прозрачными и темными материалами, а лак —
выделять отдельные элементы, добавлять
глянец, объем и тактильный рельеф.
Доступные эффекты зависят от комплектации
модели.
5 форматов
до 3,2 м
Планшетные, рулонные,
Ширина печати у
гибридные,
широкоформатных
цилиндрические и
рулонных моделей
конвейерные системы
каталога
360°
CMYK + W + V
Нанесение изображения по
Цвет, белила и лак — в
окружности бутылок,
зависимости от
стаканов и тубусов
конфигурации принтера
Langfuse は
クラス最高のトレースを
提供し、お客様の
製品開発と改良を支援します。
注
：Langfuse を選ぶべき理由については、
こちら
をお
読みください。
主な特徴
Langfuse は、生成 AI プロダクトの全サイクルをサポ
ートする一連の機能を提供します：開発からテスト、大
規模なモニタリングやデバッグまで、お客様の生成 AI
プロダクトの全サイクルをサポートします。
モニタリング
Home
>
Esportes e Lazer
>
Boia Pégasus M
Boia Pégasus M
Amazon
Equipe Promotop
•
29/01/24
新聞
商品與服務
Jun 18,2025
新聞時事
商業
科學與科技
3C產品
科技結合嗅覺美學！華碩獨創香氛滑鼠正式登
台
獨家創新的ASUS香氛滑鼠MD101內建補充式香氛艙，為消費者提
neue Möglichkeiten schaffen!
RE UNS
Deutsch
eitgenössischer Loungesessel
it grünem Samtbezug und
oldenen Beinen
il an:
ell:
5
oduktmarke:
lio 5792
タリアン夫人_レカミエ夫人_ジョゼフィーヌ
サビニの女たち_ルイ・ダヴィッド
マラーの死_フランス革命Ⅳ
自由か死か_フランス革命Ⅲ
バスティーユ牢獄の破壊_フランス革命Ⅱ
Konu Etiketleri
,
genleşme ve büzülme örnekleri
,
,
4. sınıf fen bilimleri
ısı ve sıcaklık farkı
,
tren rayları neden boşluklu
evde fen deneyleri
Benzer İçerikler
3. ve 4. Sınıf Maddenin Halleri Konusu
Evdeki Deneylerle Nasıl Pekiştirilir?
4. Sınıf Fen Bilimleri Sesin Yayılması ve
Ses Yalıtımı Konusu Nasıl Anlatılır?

EXERCISE DETAILS: Return every line of the data above in which "Konusu" appears.

OUTPUT OF THE EXERCISE:
3. ve 4. Sınıf Maddenin Halleri Konusu
Ses Yalıtımı Konusu Nasıl Anlatılır?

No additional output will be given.